Существуют параллельные вселенные, где ты и я вместе, и я постоянно плачу в твоем присутствии — раз в день минимум. Нельзя сказать, что я рохля, просто не люблю скрывать свои чувства. Ну да, ругаюсь, плачу… и вправду рохля. С другой стороны — кто не плачет на детских фильмах? Первые пять минут фильма «Вверх» всегда меня ломают.
В той другой вселенной, где мы вместе, смеяться мы тоже будем — не подумай. Я много раз буду говорить или делать какие-нибудь дурацкие вещи, лишь бы тебя развеселить. Как моя мама.
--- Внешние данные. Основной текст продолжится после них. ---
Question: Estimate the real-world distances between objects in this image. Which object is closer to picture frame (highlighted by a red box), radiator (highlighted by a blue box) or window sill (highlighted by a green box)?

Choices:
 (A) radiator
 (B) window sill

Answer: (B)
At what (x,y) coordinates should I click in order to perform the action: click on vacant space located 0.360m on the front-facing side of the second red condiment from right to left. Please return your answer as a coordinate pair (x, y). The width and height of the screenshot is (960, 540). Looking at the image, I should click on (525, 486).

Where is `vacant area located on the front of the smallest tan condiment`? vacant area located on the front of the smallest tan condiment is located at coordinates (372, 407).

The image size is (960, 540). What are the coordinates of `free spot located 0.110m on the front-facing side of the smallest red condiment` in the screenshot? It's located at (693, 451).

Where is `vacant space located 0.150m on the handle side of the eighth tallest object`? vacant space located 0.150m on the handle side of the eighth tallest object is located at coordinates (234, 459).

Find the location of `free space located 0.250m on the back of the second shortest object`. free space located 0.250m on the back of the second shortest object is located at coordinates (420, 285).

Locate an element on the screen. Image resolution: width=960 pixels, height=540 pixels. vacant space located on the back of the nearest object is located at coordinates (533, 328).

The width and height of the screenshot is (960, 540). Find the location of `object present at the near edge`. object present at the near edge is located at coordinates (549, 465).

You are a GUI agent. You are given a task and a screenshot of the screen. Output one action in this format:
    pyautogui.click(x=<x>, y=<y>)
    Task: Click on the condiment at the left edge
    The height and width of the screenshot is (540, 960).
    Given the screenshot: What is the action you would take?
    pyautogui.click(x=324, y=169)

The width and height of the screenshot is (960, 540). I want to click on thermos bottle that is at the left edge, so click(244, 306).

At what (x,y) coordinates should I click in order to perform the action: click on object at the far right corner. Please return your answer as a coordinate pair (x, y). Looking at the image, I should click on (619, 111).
Она любила говорить «баю-бай, сассафрас», чтобы рассмешить меня в детстве. Почти забыла, но все еще помню. А еще я буду петь дурашливые песенки, ты будешь смеяться во все горло, а я буду плакать.
Проклятье!
Надеюсь, что ты в надежном месте. И что тебе не страшно.
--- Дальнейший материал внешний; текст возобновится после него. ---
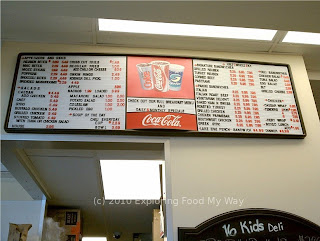 This screenshot has width=320, height=241. Find the location of `empty wall`. empty wall is located at coordinates (193, 170).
Я плохо все спланировала. Решение принимала экспромтом. Буду говорить, пока Мола или доктор Аволеси не вернутся. Они все еще обсуждают в коридоре вещи, которые мне не положено слышать. В физическом плане я не очень хорошо себя чувствую, но пока температура не поднялась, буду делать вид, что все в порядке. Рука болит, голова раскалывается на хрен. Извини, не стоило выражаться через «х», да только другими словами мою головную боль не передать.
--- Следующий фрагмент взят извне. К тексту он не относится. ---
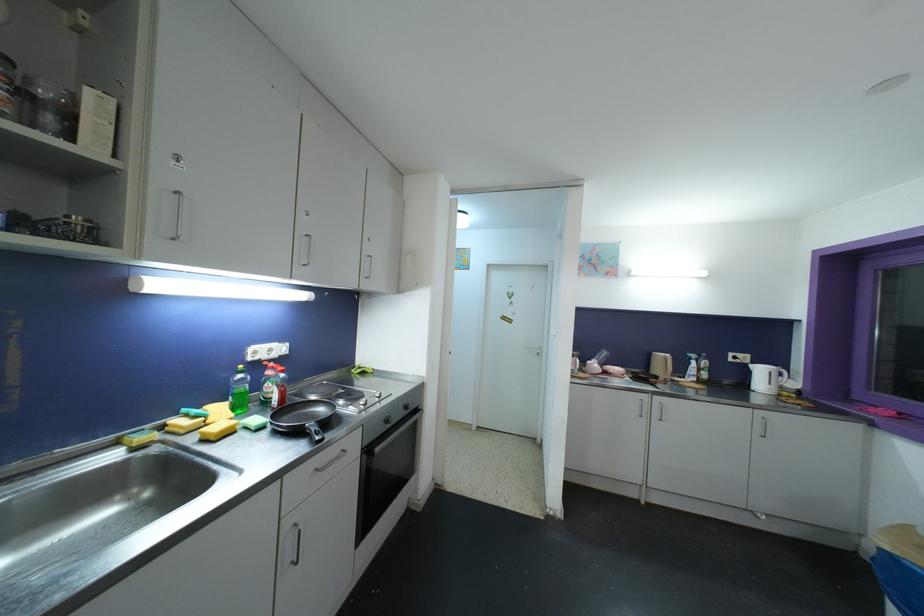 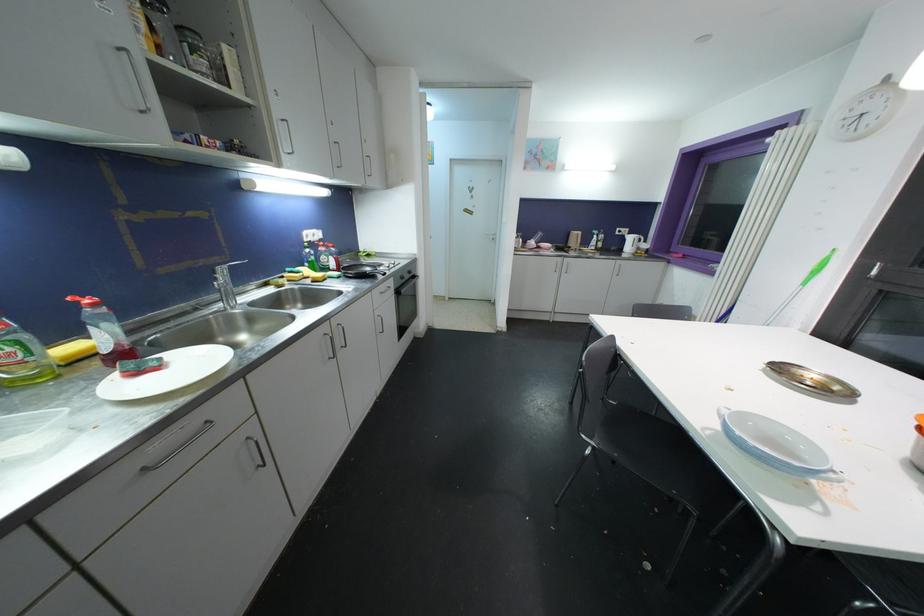 Find the pixel in the second image that matches point (371, 455) in the first image.

(400, 294)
А вот и Мола, легка на помине. Скажи «привет», Мола.
— Привет!
Здорово, правда? Мы потом еще поговорим. Не буду обещать, но обещаю. Эй, я тебя люблю. Никогда не забывай.
Мола
Десять лет назад Рамола училась на втором курсе медицинского института Брауна, а Натали работала за стойкой в баре «Парагона», модного ресторана на Тайер-стрит, в одном квартале от книжного магазина университета Брауна. Они вместе снимали одну их трех двуспальных семейных квартир на втором этаже дома на Хоуп-стрит. Ни в одной комнате не было дверей (только занавески), а пол на маленькой кухне заметно, если не устрашающе кренился к торцевой стене квартиры. Тихими вечерами они сидели на резиновых ковриках на кухонном полу, пили вино, ели острый чеддер, наперегонки катали по кривому, крытому линолеумом полу монеты и болтали. Иногда разговор заходил о преходящих мелочах — такие вечера Рамоле запомнились больше всего; она нарочно спорила от противного, подбивая Натали на филиппики о кофе со льдом (кофе должен быть горячим, как лава), о самом бесполезном пальце на ноге (им, разумеется, был палец рядом с мизинцем) и о том, почему, собственно, ни один день недели не имеет в своем названии слова «день». Другими вечерами они обсуждали более серьезные темы — карьеру, родственников. Рамола чаще всего делилась тревогами по поводу нагрузок в институте, финансовой неуверенностью в будущем дне, опасениями, что погоня за карьерой не позволит ей полностью раскрыться как личности. Натали то и дело переводила разговор на непростые и даже токсичные отношения со своей матерью. При необходимости они давали друг другу советы, но чаще играли роль участливого слушателя, что в конце концов удовлетворяло обеих. Рамола скучала по тем вечерам на кухонном полу — с вином, смехом, а иногда и со слезами — больше, чем по родительскому дому.